After surveying students and faculty about the challenges they encountered as they pivoted to remote learning because of the pandemic, Jeffrey Haynes, director of information technology at the Gabelli School, wrote the grant proposal that was approved last summer.

“As COVID-19 hit and classes went remote, there was a thought that we would need to increase and improve the technology in our classrooms,” Haynes said. “We wanted remote students to be able to hear their classmates, see their classmates, and get them as close to being inside the classroom as possible.”

Previously, each classroom was equipped with a stationary podium and camera, limiting faculty to teach from one point of the room while dividing their attention between in-class and remote students.

Now remote students are projected on 85-inch screens inside the classroom, and motion-tracking cameras follow instructors and students as they move around the room. Anyone speaking is picked up by new microphones installed in the ceiling, allowing remote students to participate more actively in group work and discussion.

The technology updates also make it possible for guest lecturers to visit classrooms virtually and speak to wider, remote audiences.

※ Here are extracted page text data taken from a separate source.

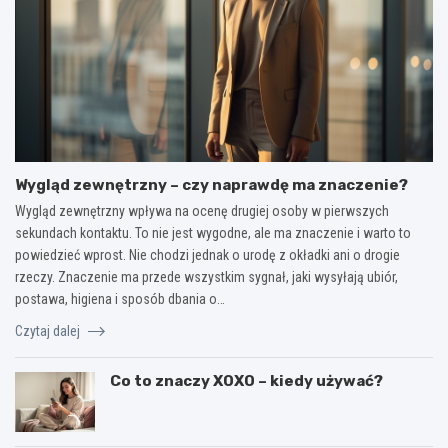
Wygląd zewnętrzny – czy naprawdę ma znaczenie?
Wygląd zewnętrzny wpływa na ocenę drugiej osoby w pierwszych
sekundach kontaktu. To nie jest wygodne, ale ma znaczenie i warto to
powiedzieć wprost. Nie chodzi jednak o urodę z okładki ani o drogie
rzeczy. Znaczenie ma przede wszystkim sygnał, jaki wysyłają ubiór,
postawa, higiena i sposób dbania o…
Czytaj dalej
Co to znaczy XOXO – kiedy używać?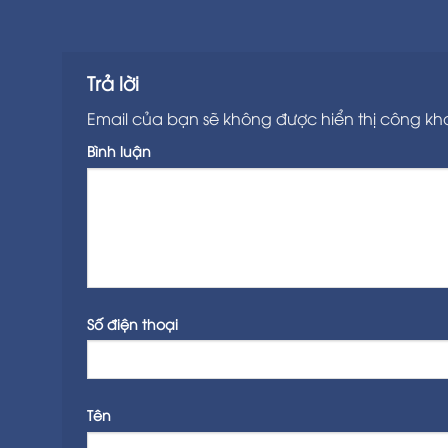
Trả lời
Email của bạn sẽ không được hiển thị công kha
Bình luận
Số điện thoại
Tên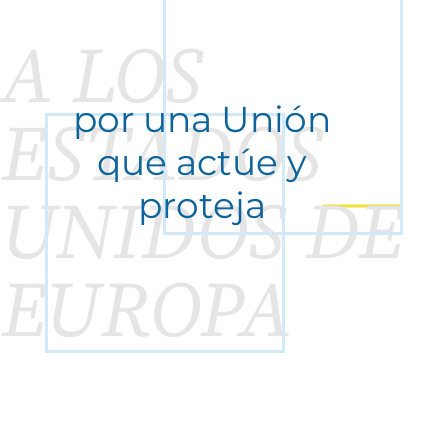
A LOS
por una Unión
ESTADOS
que actúe y
proteja
UNIDOS DE
EUROPA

“The expectation is that this will vastly improve the experience for remote students so they don’t feel separate and for in-person students as well—everyone can engage in a more natural way,” Haynes said.

This is the second time the E.L. Wiegand Foundation has helped fund technology upgrades at the Gabelli School. The first was in 2016, with the award of a grant to construct the Trading Room at the Lincoln Center campus.

While universities across the nation are adapting to hybrid learning, Haynes hopes that the new and advanced technological capabilities at the Rose Hill campus will be an example not only for other schools at Fordham but also for institutions everywhere. “We are preparing our school for the eventuality where mixed modality will be needed, even in a post-COVID world.”